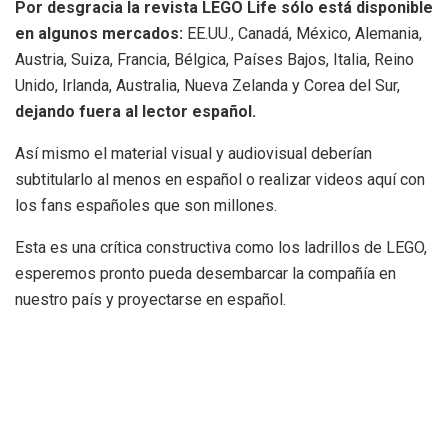
Por desgracia la revista LEGO Life sólo está disponible
en algunos mercados:
EE.UU., Canadá, México, Alemania,
Austria, Suiza, Francia, Bélgica, Países Bajos, Italia, Reino
Unido, Irlanda, Australia, Nueva Zelanda y Corea del Sur,
dejando fuera al lector español.
Así mismo el material visual y audiovisual deberían
subtitularlo al menos en español o realizar videos aquí con
los fans españoles que son millones.
Esta es una crítica constructiva como los ladrillos de LEGO,
esperemos pronto pueda desembarcar la compañía en
nuestro país y proyectarse en español.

——————————

Task brief
From the entries above, select each line containing the string "LEGO".

Expected output
Por desgracia la revista LEGO Life sólo está disponible
Esta es una crítica constructiva como los ladrillos de LEGO,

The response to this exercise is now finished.